Like its California counterpart the United Farm Workers, the TFWU pressed the state of Texas to establish a Texas Agricultural Board. This effort failed in Texas where no Agricultural Board was established.

In late February 1977 union members began a 420-mile (670 km) march from San Juan, Texas, to the capital at Austin just 11 years after the first Texas farm worker march on Austin. This second march ended on April 2 at the state capitol building. That same year, Orendain led forty union members on a well publicized 1,600-mile (2,560 km) march from Austin to Washington, DC. The journey started in June 1977 and ended at the steps of the Lincoln Memorial in September. Despite making the case in Texas and nationally for the rights of Texas farm workers the union never found the financial support needed to continue as a viable labor union.

==Legacy==
For the few years this union was in existence it struggled to survive and support itself being officially independent and lacking support from its natural allies in the United Farm Workers Union or fellow unionists in the AFL-CIO. With little or no funding, the union captured media attention thanks to the charismatic figure of Orendain and its high-profile legislative campaign and marches.
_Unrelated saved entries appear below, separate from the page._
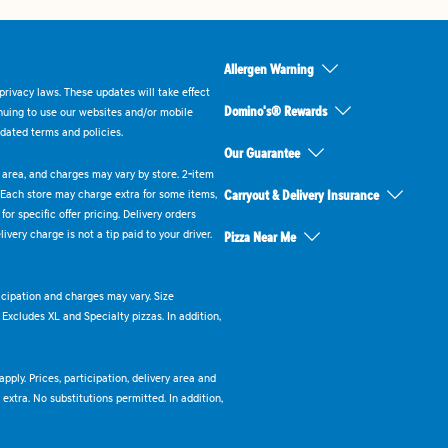
Allergen Warning
rivacy laws. These updates will take effect
Domino's® Rewards
inuing to use our websites and/or mobile
dated terms and policies.
Our Guarantee
ry area, and charges may vary by store. 2-item
 Each store may charge extra for some items,
Carryout & Delivery Insurance
or specific offer pricing. Delivery orders
very charge is not a tip paid to your driver.
Pizza Near Me
ticipation and charges may vary. Size
. Excludes XL and Specialty pizzas. In addition,
pply. Prices, participation, delivery area and
xtra. No substitutions permitted. In addition,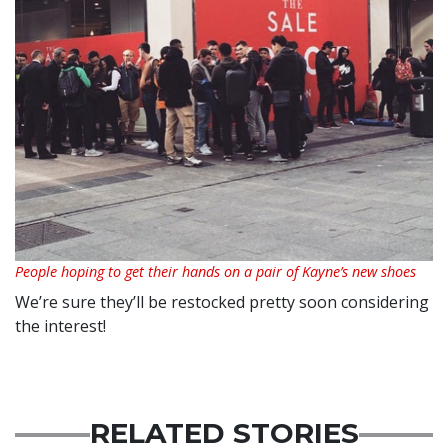
People hoping to get their hands on a pair of Kayne’s new shoes
We’re sure they’ll be restocked pretty soon considering
the interest!
RELATED STORIES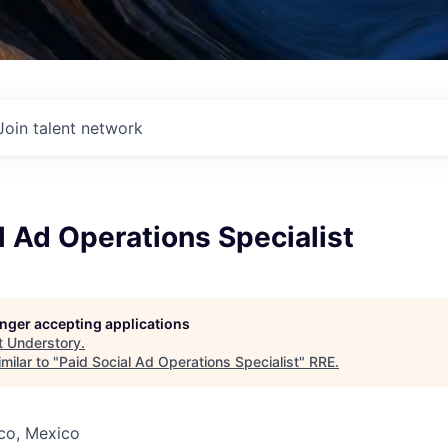
Join talent network
l Ad Operations Specialist
longer accepting applications
t
Understory
.
milar to "
Paid Social Ad Operations Specialist
"
RRE
.
co, Mexico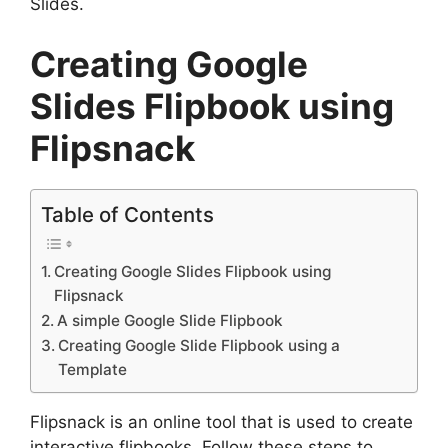
Slides.
Creating Google
Slides Flipbook using
Flipsnack
Table of Contents
Creating Google Slides Flipbook using
Flipsnack
A simple Google Slide Flipbook
Creating Google Slide Flipbook using a
Template
Flipsnack is an online tool that is used to create
interactive flipbooks. Follow these steps to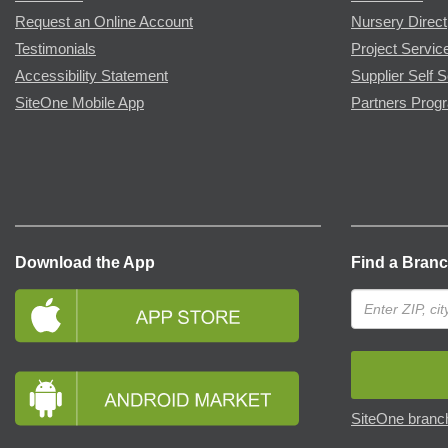
Request an Online Account
Nursery Direct
Testimonials
Project Servic
Accessibility Statement
Supplier Self S
SiteOne Mobile App
Partners Prog
Download the App
Find a Bran
SiteOne branch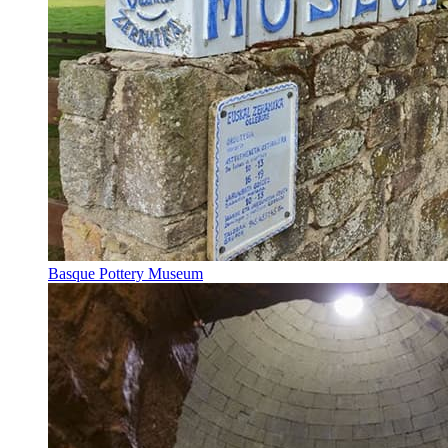
Basque Pottery Museum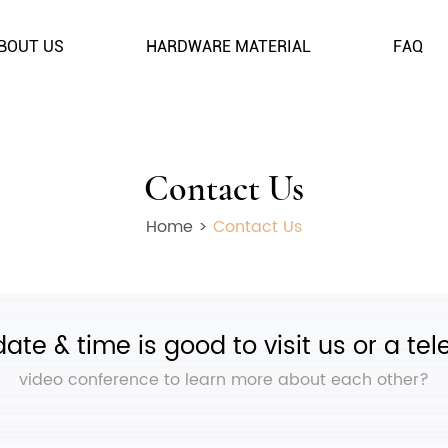
BOUT US
HARDWARE MATERIAL
FAQ
Contact Us
Home
>
Contact Us
ate & time is good to visit us or a te
video conference to learn more about each other?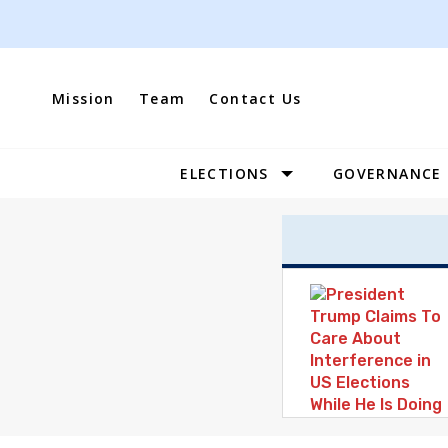
Skip
to
content
Mission
Team
Contact Us
ELECTIONS
GOVERNANCE
Site
Navigation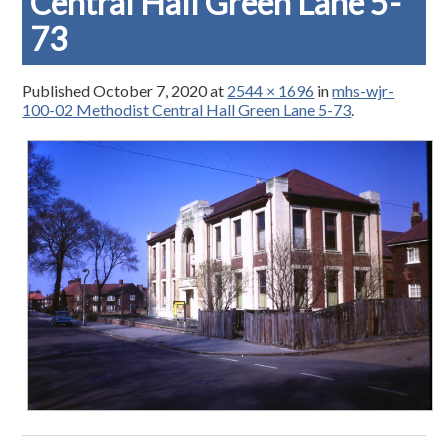
Central Hall Green Lane 5-
73
Published
October 7, 2020
at
2544 × 1696
in
mhs-wjr-
100-02 Methodist Central Hall Green Lane 5-73
.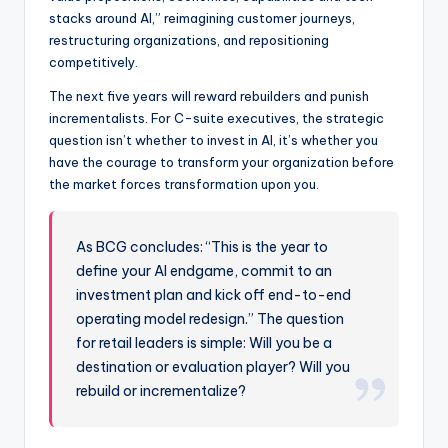
stacks around AI,” reimagining customer journeys,
restructuring organizations, and repositioning
competitively.
The next five years will reward rebuilders and punish
incrementalists. For C-suite executives, the strategic
question isn’t whether to invest in AI, it’s whether you
have the courage to transform your organization before
the market forces transformation upon you.
As BCG concludes: “This is the year to
define your AI endgame, commit to an
investment plan and kick off end-to-end
operating model redesign.” The question
for retail leaders is simple: Will you be a
destination or evaluation player? Will you
rebuild or incrementalize?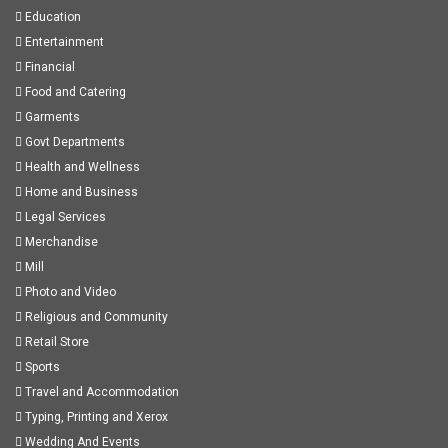
Education
Entertainment
Financial
Food and Catering
Garments
Govt Departments
Health and Wellness
Home and Business
Legal Services
Merchandise
Mill
Photo and Video
Religious and Community
Retail Store
Sports
Travel and Accommodation
Typing, Printing and Xerox
Wedding And Events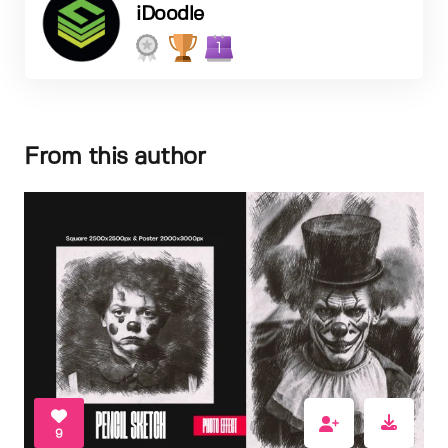
iDoodle
1
From this author
9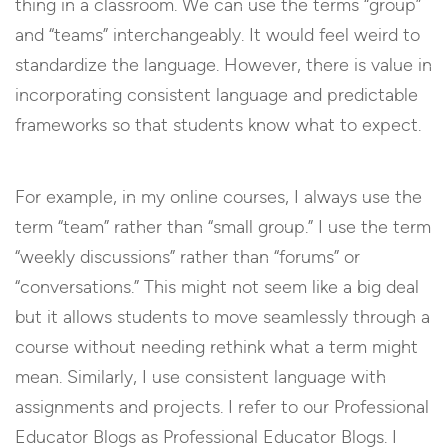
thing in a classroom. We can use the terms “group”
and “teams” interchangeably. It would feel weird to
standardize the language. However, there is value in
incorporating consistent language and predictable
frameworks so that students know what to expect.
For example, in my online courses, I always use the
term “team” rather than “small group.” I use the term
“weekly discussions” rather than “forums” or
“conversations.” This might not seem like a big deal
but it allows students to move seamlessly through a
course without needing rethink what a term might
mean. Similarly, I use consistent language with
assignments and projects. I refer to our Professional
Educator Blogs as Professional Educator Blogs. I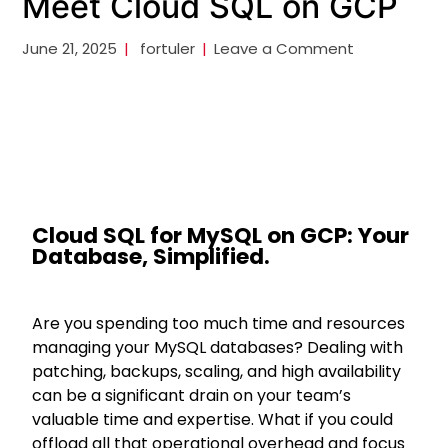
Meet Cloud SQL on GCP
June 21, 2025
fortuler
Leave a Comment
Cloud SQL for MySQL on GCP: Your
Database, Simplified.
Are you spending too much time and resources
managing your MySQL databases? Dealing with
patching, backups, scaling, and high availability
can be a significant drain on your team’s
valuable time and expertise. What if you could
offload all that operational overhead and focus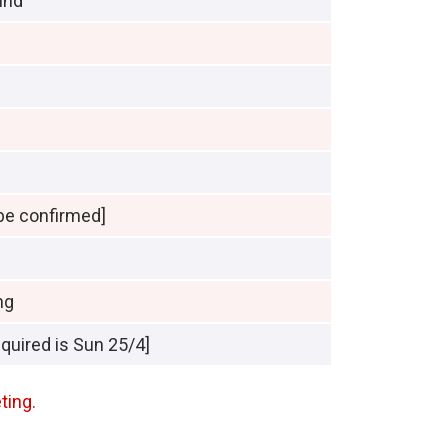
und
be confirmed]
ng
equired is Sun 25/4]
ting.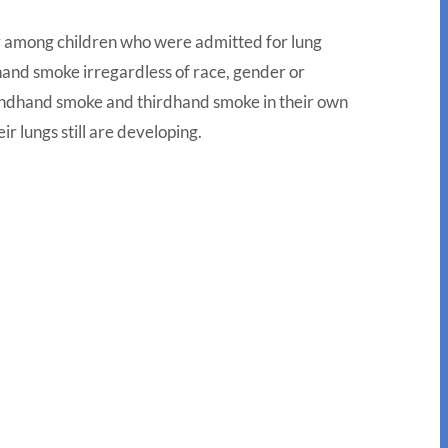
ity among children who were admitted for lung
and smoke irregardless of race, gender or
econdhand smoke and thirdhand smoke in their own
ir lungs still are developing.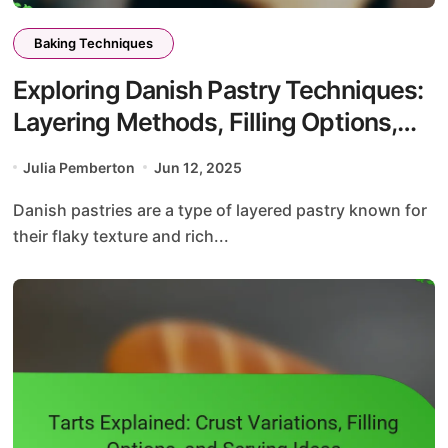
Baking Techniques
Exploring Danish Pastry Techniques:
Layering Methods, Filling Options,
and Proofing Times
Julia Pemberton
Jun 12, 2025
Danish pastries are a type of layered pastry known for
their flaky texture and rich...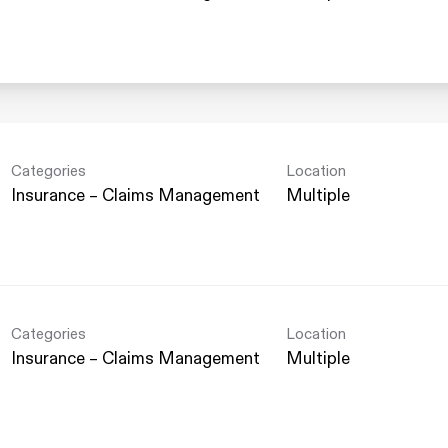
Categories
Location
Insurance – Claims Management
Multiple
Categories
Location
Insurance – Claims Management
Multiple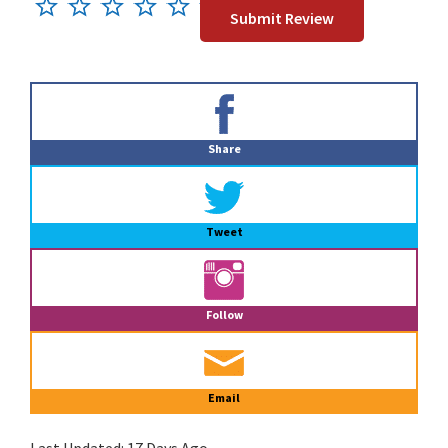
Primary
Sidebar
Share
Tweet
Follow
Email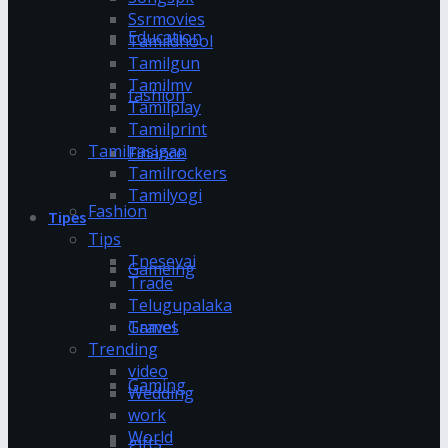
Ssrmovies
Education
Tamildhool
Tamilgun
Tamilmv
fashion
Tamilplay
Tamilprint
Tamilrasigan
Finance
Tamilrockers
Tamilyogi
Fashion
Tipes
Tips
Tnesevai
Gameing
Trade
Telugupalaka
Games
Travel
Trending
video
Gaming
Wedding
work
World
gifts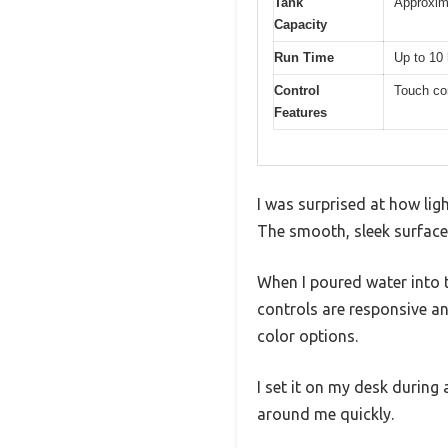
Tank
Approxima
Capacity
Run Time
Up to 10
Control
Touch con
Features
I was surprised at how ligh
The smooth, sleek surface 
When I poured water into t
controls are responsive and
color options.
I set it on my desk during 
around me quickly.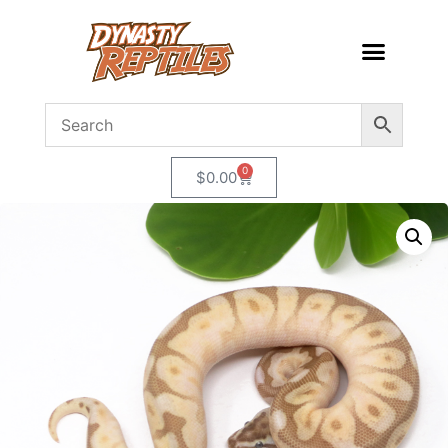
0
$
0.00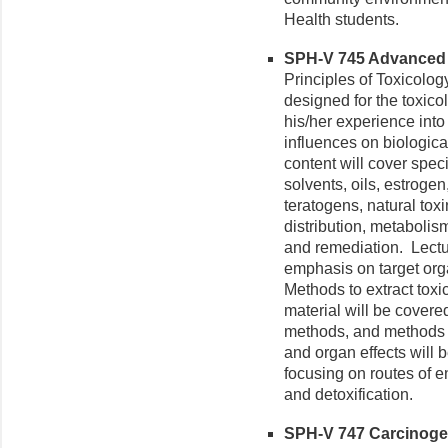
Health students.
SPH-V 745 Advanced T
Principles of Toxicolo
designed for the toxico
his/her experience into
influences on biologic
content will cover speci
solvents, oils, estroge
teratogens, natural toxi
distribution, metabolism
and remediation. Lect
emphasis on target orga
Methods to extract toxic
material will be covere
methods, and methods d
and organ effects will 
focusing on routes of en
and detoxification.
SPH-V 747 Carcinogen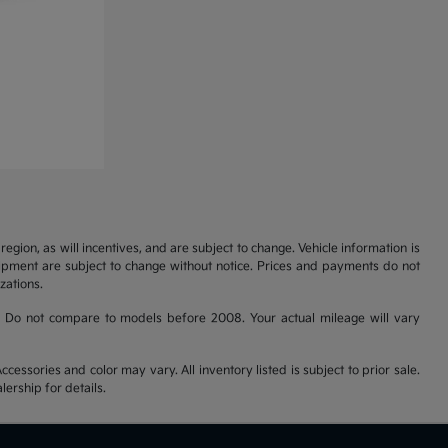
gion, as will incentives, and are subject to change. Vehicle information is
uipment are subject to change without notice. Prices and payments do not
zations.
 Do not compare to models before 2008. Your actual mileage will vary
cessories and color may vary. All inventory listed is subject to prior sale.
ership for details.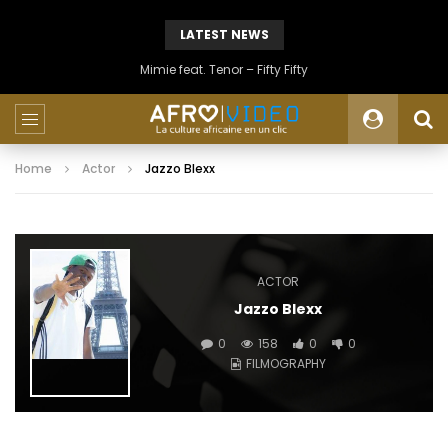
LATEST NEWS
Mimie feat. Tenor – Fifty Fifty
Home
Actor
Jazzo Blexx
ACTOR
Jazzo Blexx
0
158
0
0
FILMOGRAPHY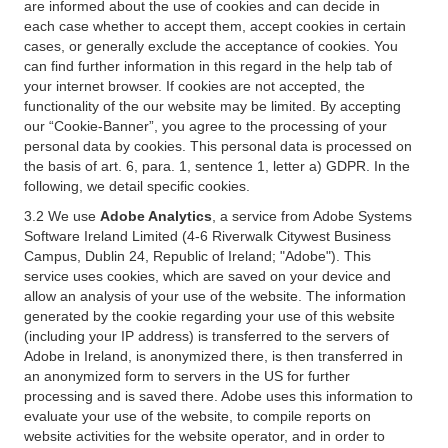
are informed about the use of cookies and can decide in
each case whether to accept them, accept cookies in certain
cases, or generally exclude the acceptance of cookies. You
can find further information in this regard in the help tab of
your internet browser. If cookies are not accepted, the
functionality of the our website may be limited. By accepting
our “Cookie-Banner”, you agree to the processing of your
personal data by cookies. This personal data is processed on
the basis of art. 6, para. 1, sentence 1, letter a) GDPR. In the
following, we detail specific cookies.
3.2 We use
Adobe Analytics
, a service from Adobe Systems
Software Ireland Limited (4-6 Riverwalk Citywest Business
Campus, Dublin 24, Republic of Ireland; "Adobe"). This
service uses cookies, which are saved on your device and
allow an analysis of your use of the website. The information
generated by the cookie regarding your use of this website
(including your IP address) is transferred to the servers of
Adobe in Ireland, is anonymized there, is then transferred in
an anonymized form to servers in the US for further
processing and is saved there. Adobe uses this information to
evaluate your use of the website, to compile reports on
website activities for the website operator, and in order to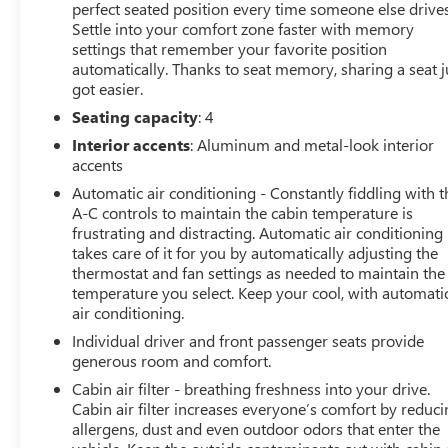
Driver vanity mirror, Dual front impact airbags, Dual
perfect seated position every time someone else drives
front side impact airbags, Electronic Stability Control,
Settle into your comfort zone faster with memory
Emergency communication system: Mercedes me
settings that remember your favorite position
connect, Exterior Parking Camera Rear, Four wheel
automatically. Thanks to seat memory, sharing a seat j
got easier.
independent suspension, Front anti-roll bar, Front
Bucket Seats, Front Center Armrest, Front dual zone A/C,
Seating capacity
: 4
Front reading lights, Garage door transmitter: HomeLink,
Interior accents
: Aluminum and metal-look interior
Glass rear window, Heads-Up Display, Heated front
accents
seats, Heated steering wheel, Illuminated entry,
Automatic air conditioning - Constantly fiddling with t
Integrated roll-over protection, Knee airbag, Leather
A-C controls to maintain the cabin temperature is
steering wheel, Low tire pressure warning, Memory seat,
frustrating and distracting. Automatic air conditioning
Nappa Leather Upholstery, Navigation System,
takes care of it for you by automatically adjusting the
Occupant sensing airbag, Outside temperature display,
thermostat and fan settings as needed to maintain the
Overhead airbag, Overhead console, Panic alarm,
temperature you select. Keep your cool, with automati
Passenger door bin, Passenger vanity mirror, Power
air conditioning.
convertible roof, Power door mirrors, Power driver seat,
Individual driver and front passenger seats provide
Power passenger seat, Power steering, Power windows,
generous room and comfort.
Radio data system, Radio: MBUX Infotainment &
Cabin air filter - breathing freshness into your drive.
Navigation System, Rain sensing wipers, Rear anti-roll
Cabin air filter increases everyone’s comfort by reduc
bar, Rear window defroster, Remote keyless entry,
allergens, dust and even outdoor odors that enter the
Security system, Smartphone Integration, Speed control,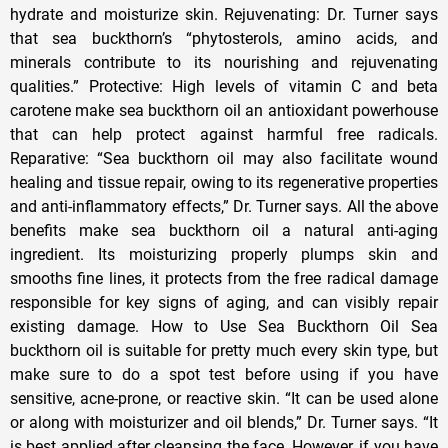
hydrate and moisturize skin. Rejuvenating: Dr. Turner says
that sea buckthorn’s “phytosterols, amino acids, and
minerals contribute to its nourishing and rejuvenating
qualities.” Protective: High levels of vitamin C and beta
carotene make sea buckthorn oil an antioxidant powerhouse
that can help protect against harmful free radicals.
Reparative: “Sea buckthorn oil may also facilitate wound
healing and tissue repair, owing to its regenerative properties
and anti-inflammatory effects,” Dr. Turner says. All the above
benefits make sea buckthorn oil a natural anti-aging
ingredient. Its moisturizing properly plumps skin and
smooths fine lines, it protects from the free radical damage
responsible for key signs of aging, and can visibly repair
existing damage. How to Use Sea Buckthorn Oil Sea
buckthorn oil is suitable for pretty much every skin type, but
make sure to do a spot test before using if you have
sensitive, acne-prone, or reactive skin. “It can be used alone
or along with moisturizer and oil blends,” Dr. Turner says. “It
is best applied after cleansing the face. However, if you have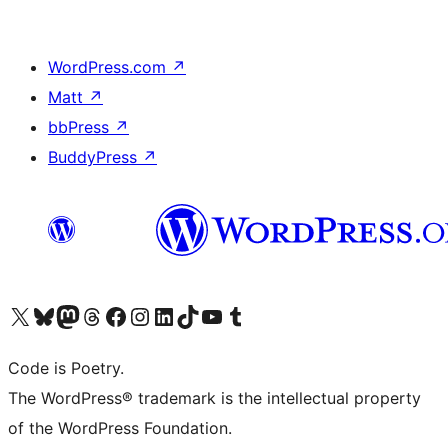
WordPress.com
↗
Matt
↗
bbPress
↗
BuddyPress
↗
Visit our X (formerly Twitter) account
Visit our Bluesky account
Visit our Mastodon account
Visit our Threads account
Visit our Facebook page
Visit our Instagram account
Visit our LinkedIn account
Visit our TikTok account
Visit our YouTube channel
Visit our Tumblr account
Code is Poetry.
The WordPress® trademark is the intellectual property
of the WordPress Foundation.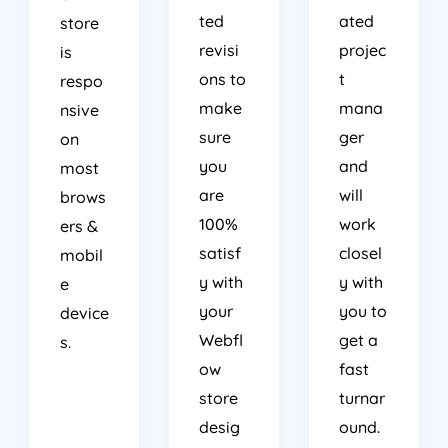
ted
ated
store
revisi
projec
is
ons to
t
respo
make
mana
nsive
sure
ger
on
you
and
most
are
will
brows
100%
work
ers &
satisf
closel
mobil
y with
y with
e
your
you to
device
Webfl
get a
s.
ow
fast
store
turnar
desig
ound.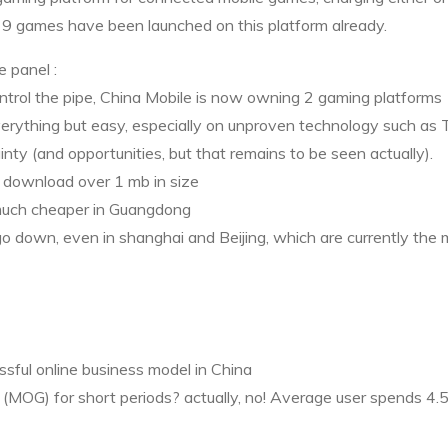
 9 games have been launched on this platform already.
he panel
:
ntrol the pipe, China Mobile is now owning 2 gaming platforms
 everything but easy, especially on unproven technology such as
inty (and opportunities, but that remains to be seen actually).
to download over 1 mb in size
 much cheaper in Guangdong
 down, even in shanghai and Beijing, which are currently the 
essful online business model in China
 (
MOG
) for short periods? actually, no! Average user spends 4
The union focused attention in Texas on the plight of farmworkers in a state more or less abandoned and ignored by the United Farm Workers Union based in California which claimed to speak for all farm workers, yet failed to work to organize them outside of California with any sustained effort or resource commitment.

The TFWU was not an entity of the controversial National Labor Federation, as the Texas Farmworkers Union came into being long before Antonio Orendain and Gino Perente became acquainted.